Millions of adults in the western world of professing Christianity have memories of those sleepy mornings when, all excited to be dragged from bed at perhaps 3:00 or 4:00 a.m., they were dressed in frilly little frocks or a new little boy’s suit, complete with clip-on bow tie; white patent-leather shoes, greens and yellows—the colors of spring—and trundled off in the family car to join with hundreds or thousands of others in an “Easter Sunrise Service.”
You didn’t know what “Easter” was. Only that it sounded a little like a point on the compass, maybe the opposite of “Wester”? Most likely, if you are like millions of others, you never became curious enough to look up the term. We tend to take our environment for granted. Naturally, like Christmas, it comes to all of Protestantism from the Roman Catholic Church. However, the universal church got it from much more ancient sources.
Here is what the Catholic Encyclopedia has to say about Easter: “The English term, according to the Ven. Bede (De temporum ratione, I, v) relates to Eostre, a Teutonic goddess of the rising light of day and spring…that the Apostolic fathers [the apostles of Christ] do not mention it and that we first hear of it principally through the controversy of the Quartodecimans are purely accidental” (The Catholic Encyclopedia, Vol. V, p. 224).
A “Teutonic goddess of the rising light of day and spring”? Well, yes, but much, much more than merely a pagan goddess of the rising light of day and spring. She was, in the demented minds of superstitious pagans, a goddess of sex and fertility; of fecundity and procreativity. Her symbols were, most importantly, the egg, and, secondarily, the rabbit. Of course, rabbits don’t lay eggs, but many a child does not learn this until a later age.
Now, notice the origin of the name “Easter.” Hislop says, “It is not a Christian name. It bears its Chaldean origin on its very forehead. Easter is nothing else than Astarte, one of the titles of Beltis, the queen of heaven, whose name, as pronounced by the people of Nineveh, was evidently identical with that now in common use in this country. That name, as found by Layard on the Assyrian monuments, is Ishtar” (The Two Babylons, Hislop, p. 103).

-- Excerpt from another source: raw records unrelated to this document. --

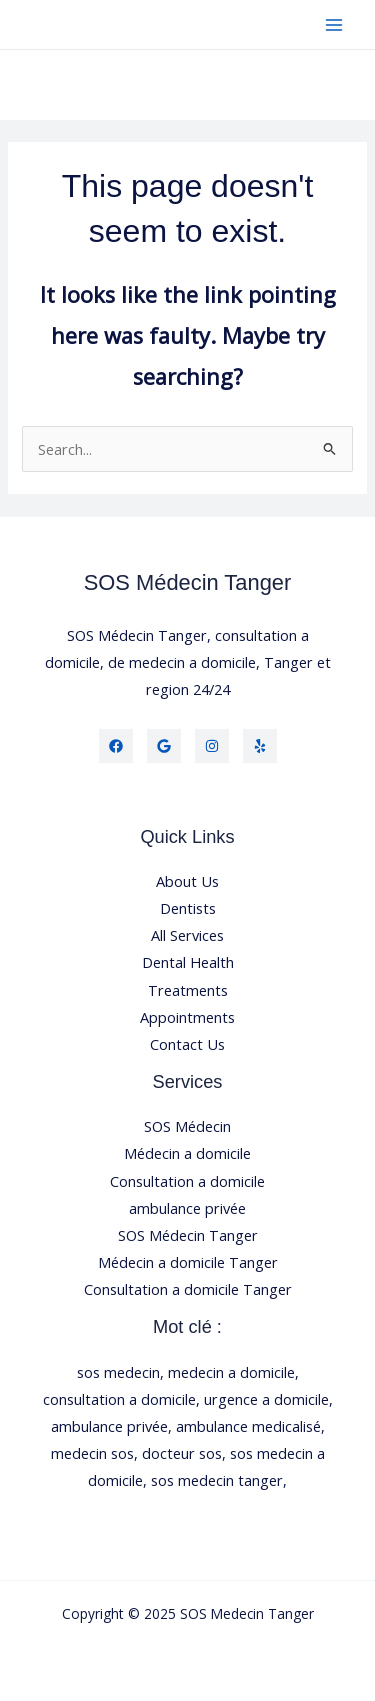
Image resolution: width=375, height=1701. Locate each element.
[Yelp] (260, 746)
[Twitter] (164, 746)
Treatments (188, 990)
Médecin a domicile (187, 1153)
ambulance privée (187, 1208)
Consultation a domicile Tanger (188, 1289)
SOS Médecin (187, 1126)
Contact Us (187, 1044)
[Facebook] (116, 746)
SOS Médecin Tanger (188, 1235)
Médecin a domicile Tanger (188, 1262)
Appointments (187, 1017)
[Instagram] (212, 746)
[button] (187, 85)
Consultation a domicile (187, 1181)
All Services (187, 935)
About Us (187, 881)
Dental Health (188, 962)
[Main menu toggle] (334, 25)
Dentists (188, 908)
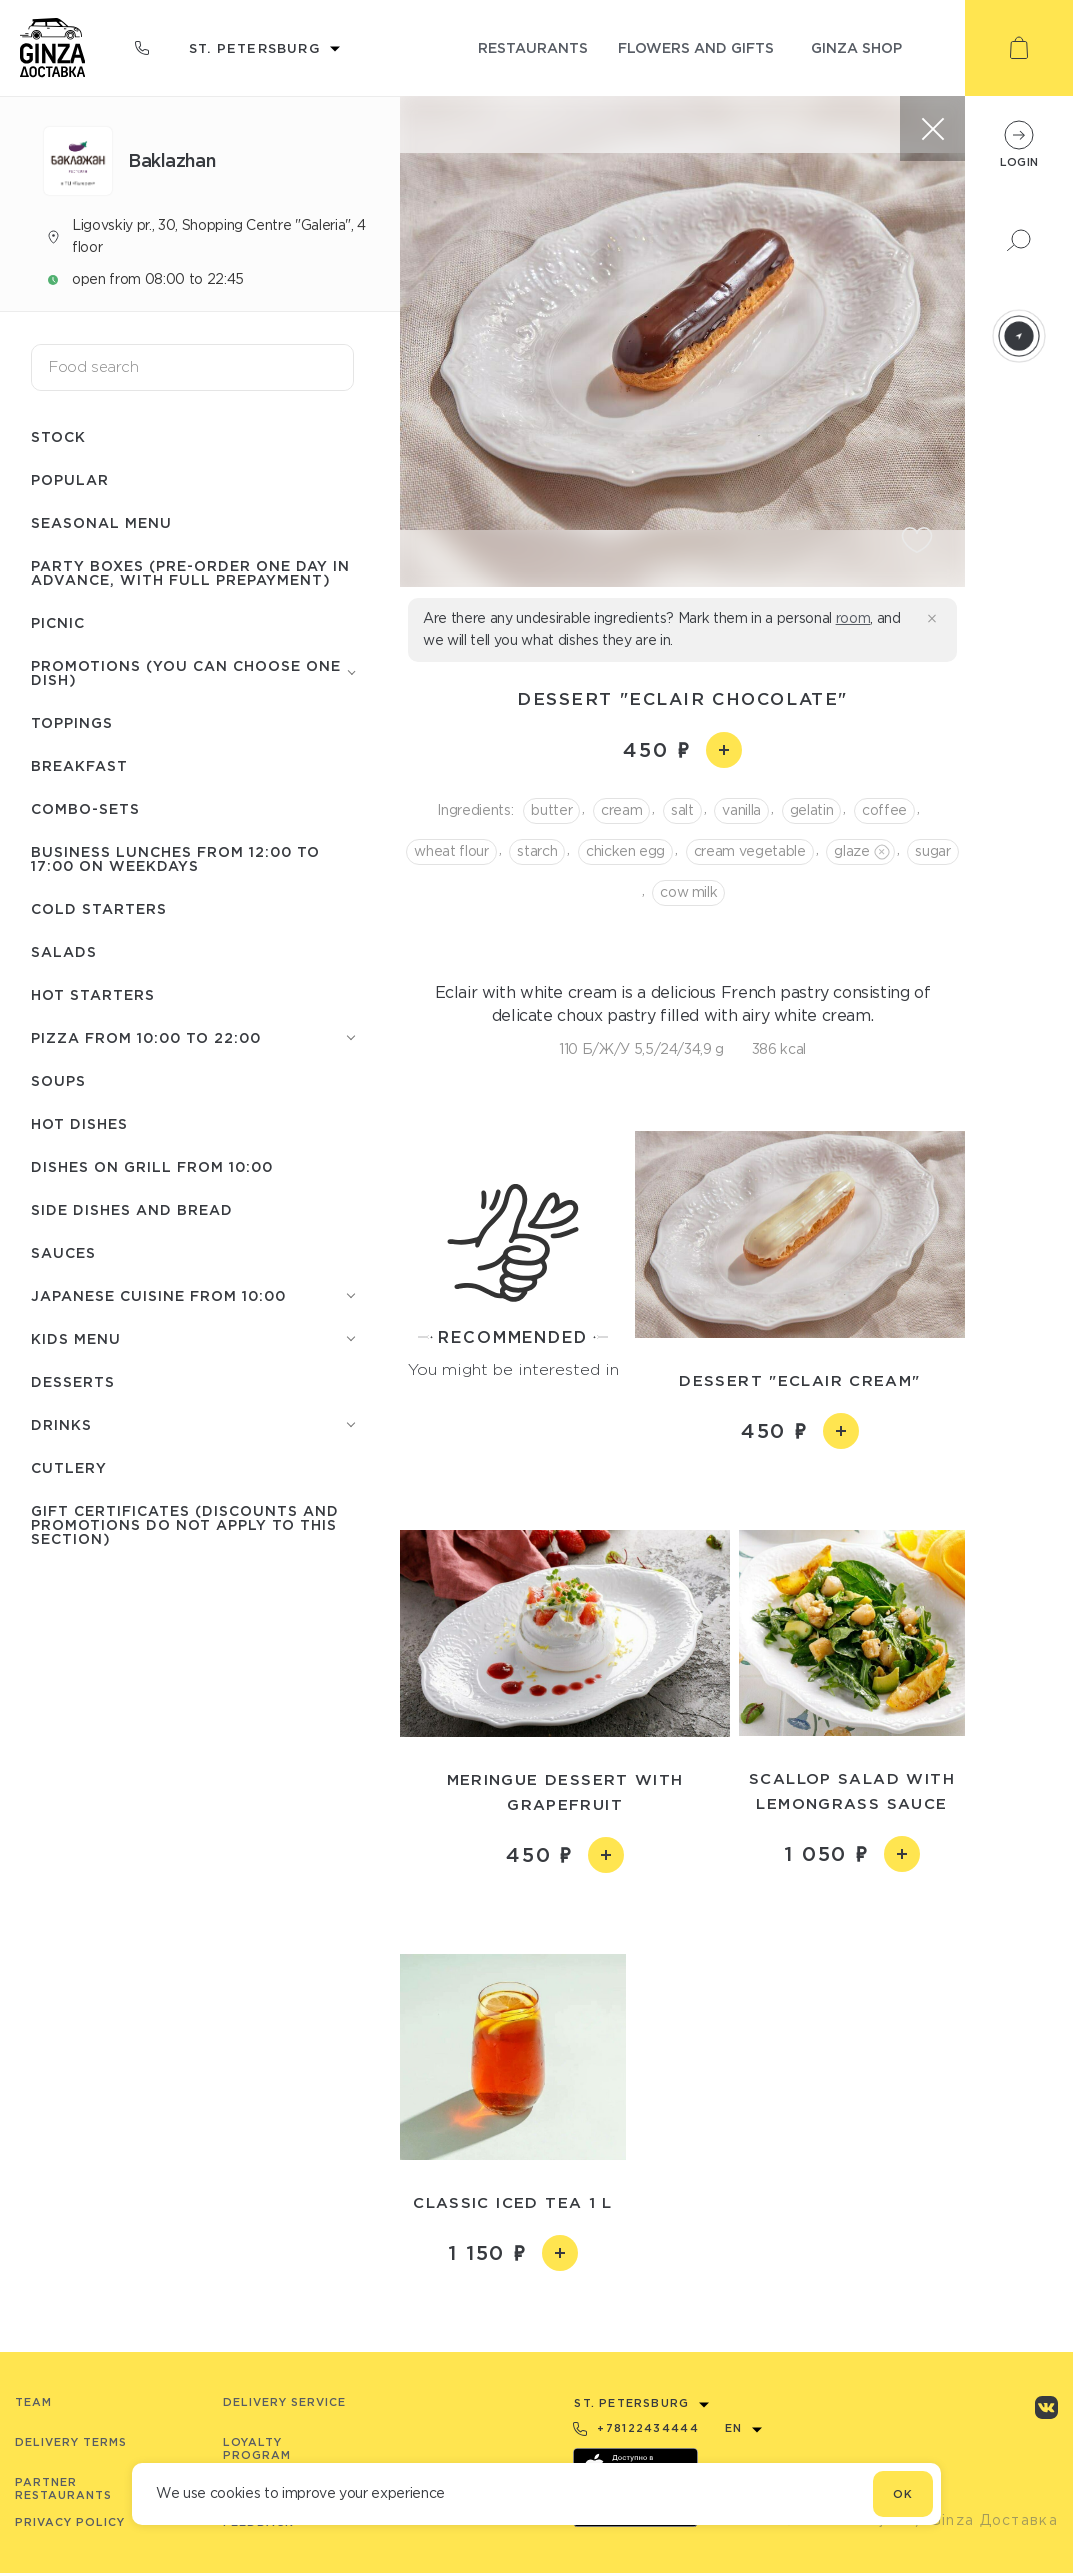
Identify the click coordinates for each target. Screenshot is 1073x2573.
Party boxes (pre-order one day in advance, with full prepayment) (190, 572)
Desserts (73, 1381)
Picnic (58, 622)
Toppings (72, 722)
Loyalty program (257, 2448)
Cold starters (99, 908)
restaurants (533, 47)
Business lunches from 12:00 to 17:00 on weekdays (175, 858)
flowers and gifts (696, 47)
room (853, 618)
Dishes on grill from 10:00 (152, 1166)
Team (33, 2402)
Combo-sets (85, 808)
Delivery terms (71, 2442)
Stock (58, 436)
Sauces (63, 1252)
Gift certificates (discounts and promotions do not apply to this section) (185, 1524)
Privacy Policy (70, 2522)
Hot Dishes (79, 1123)
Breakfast (79, 765)
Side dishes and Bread (132, 1209)
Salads (64, 951)
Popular (70, 479)
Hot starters (93, 994)
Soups (58, 1080)
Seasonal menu (101, 522)
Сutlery (69, 1467)
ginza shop (856, 47)
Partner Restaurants (63, 2488)
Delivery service (284, 2402)
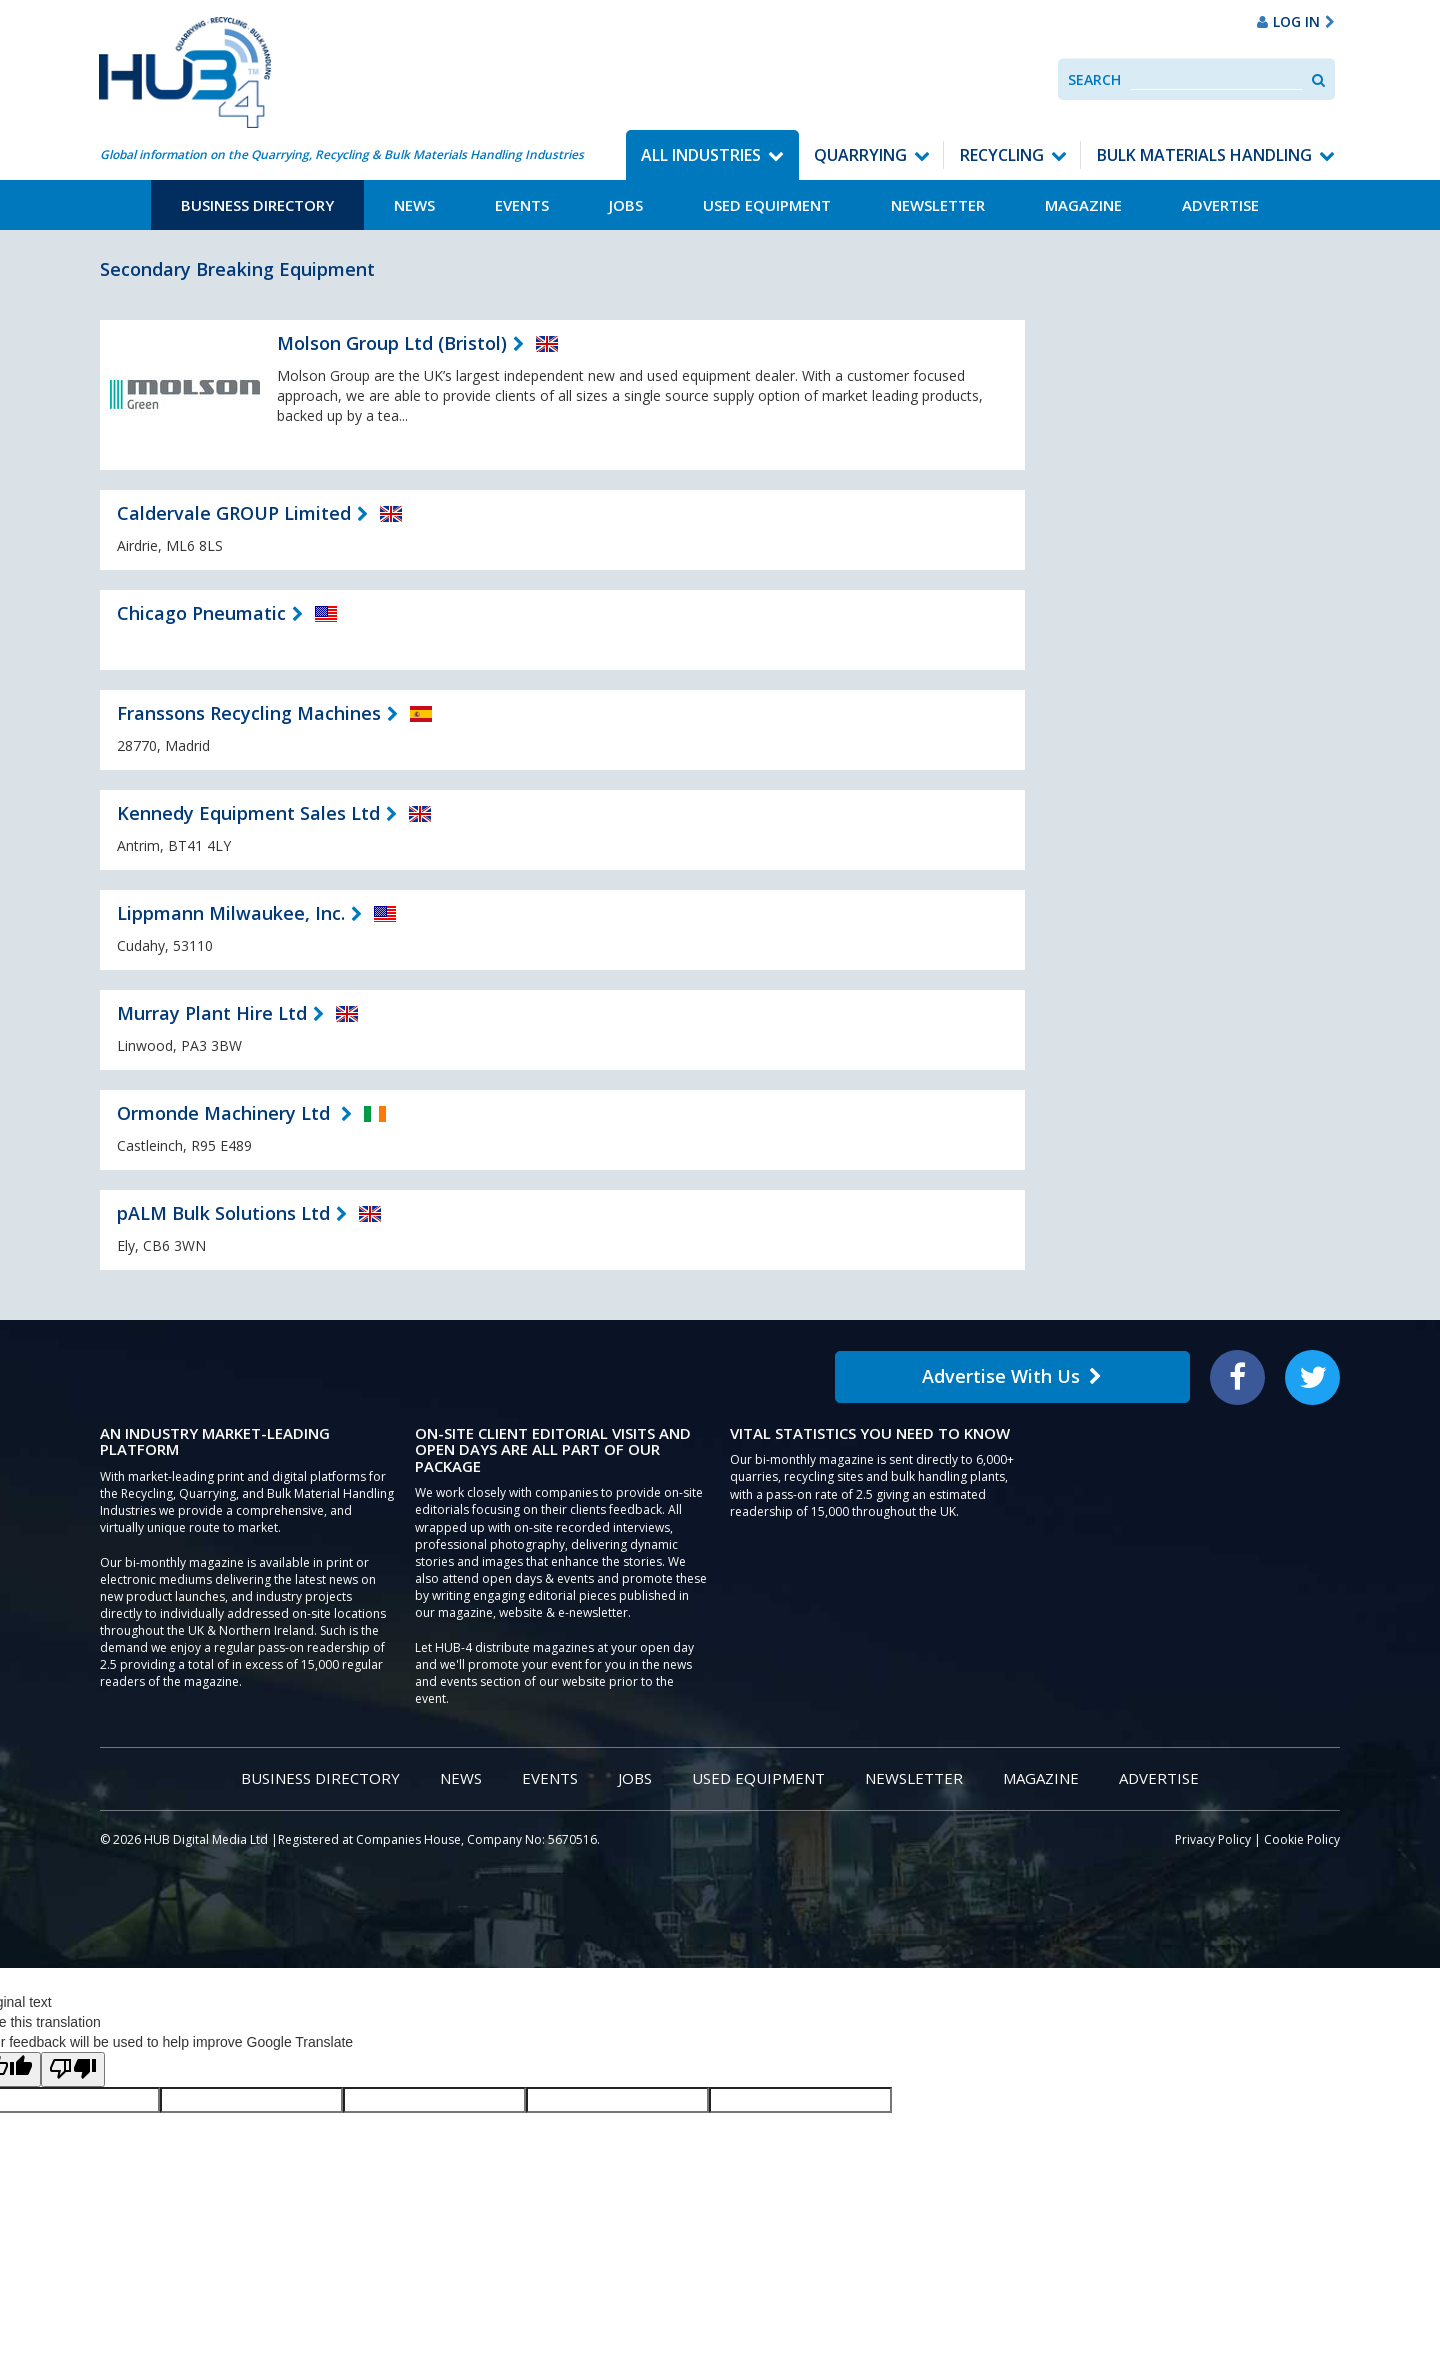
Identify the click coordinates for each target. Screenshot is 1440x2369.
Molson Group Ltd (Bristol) (392, 343)
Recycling (1002, 155)
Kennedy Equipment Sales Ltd (248, 813)
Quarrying (860, 155)
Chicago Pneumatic (201, 613)
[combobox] (1216, 79)
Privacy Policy (1213, 1839)
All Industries (701, 155)
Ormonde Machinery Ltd (226, 1113)
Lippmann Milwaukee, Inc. (231, 913)
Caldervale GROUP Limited (234, 513)
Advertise (1220, 205)
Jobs (626, 205)
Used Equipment (767, 205)
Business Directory (257, 205)
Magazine (1083, 205)
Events (522, 205)
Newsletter (938, 205)
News (414, 205)
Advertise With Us (1012, 1376)
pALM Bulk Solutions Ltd (223, 1213)
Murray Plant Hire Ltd (212, 1013)
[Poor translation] (73, 2069)
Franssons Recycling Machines (249, 713)
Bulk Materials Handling (1204, 155)
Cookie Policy (1302, 1839)
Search (1094, 79)
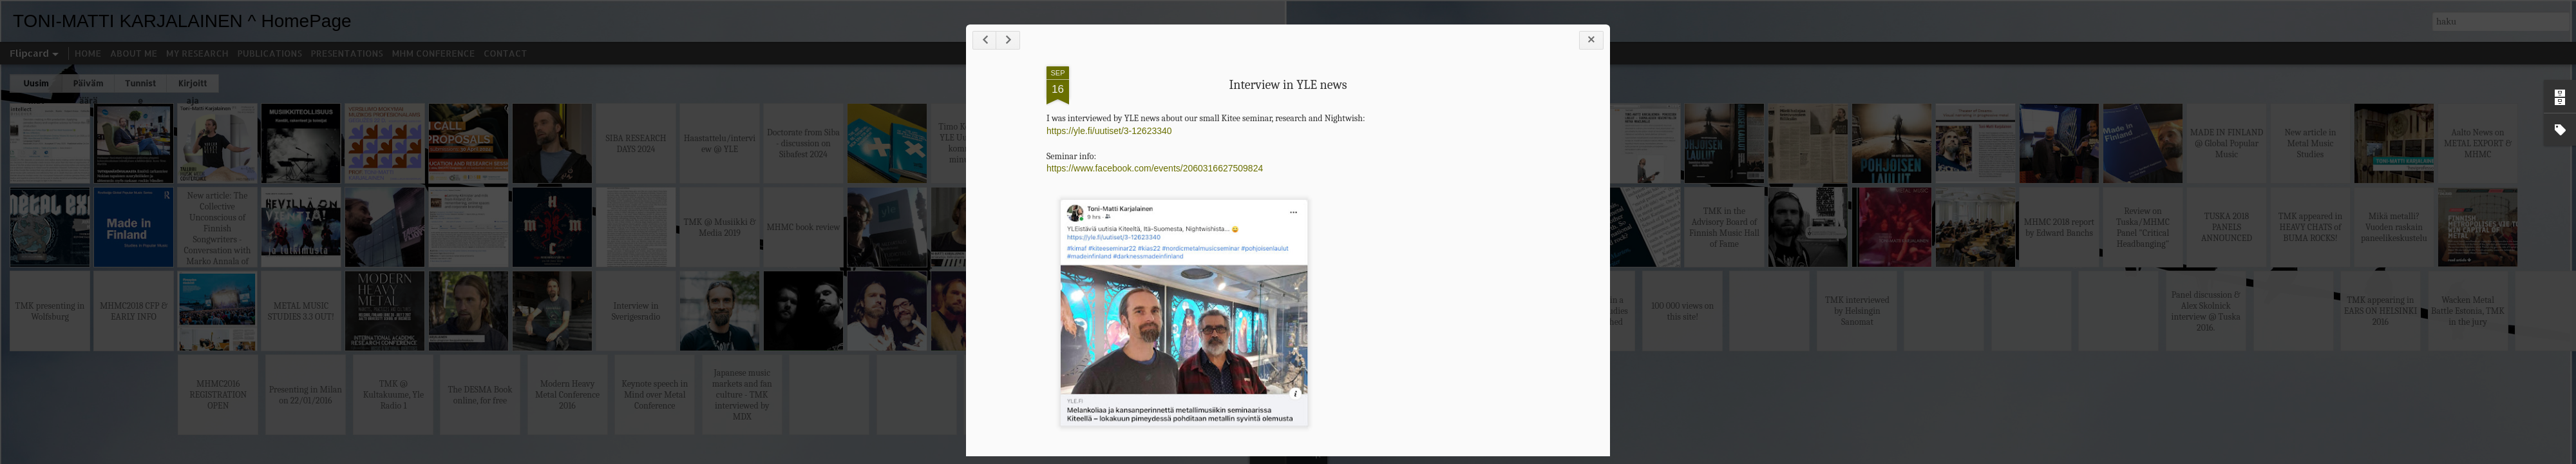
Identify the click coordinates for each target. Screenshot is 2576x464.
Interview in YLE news (1288, 84)
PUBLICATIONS (270, 53)
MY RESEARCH (197, 53)
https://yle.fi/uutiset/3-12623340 (1109, 131)
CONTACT (505, 53)
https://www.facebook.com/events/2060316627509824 (1154, 168)
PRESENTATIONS (347, 53)
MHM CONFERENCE (433, 53)
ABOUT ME (133, 53)
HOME (88, 53)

Of course, as millions know and also observe, “Easter” is preceded by forty days of “Lent.” But where did “Lent” come from?” Is it the past tense of “to lend”? It certainly is not found in the Bible!
Let Hislop answer: “The forty days’ abstinence of Lent was directly borrowed from the worshippers of the Babylonian goddess. Such a Lent of forty days, ‘in the spring of the year,’ is still observed by the Yezidis or pagan devil-worshippers of Koordistan, who have inherited it from their early masters, the Babylonians.”
There is no part of “Easter” which is not rooted in rank paganism. “But we don’t do it with those pagan meanings in mind,” one might protest. Naturally! That is the whole point! It is the disguise, the deception, the counterfeit which Satan uses to delude and deceive, not a direct admission of the truth.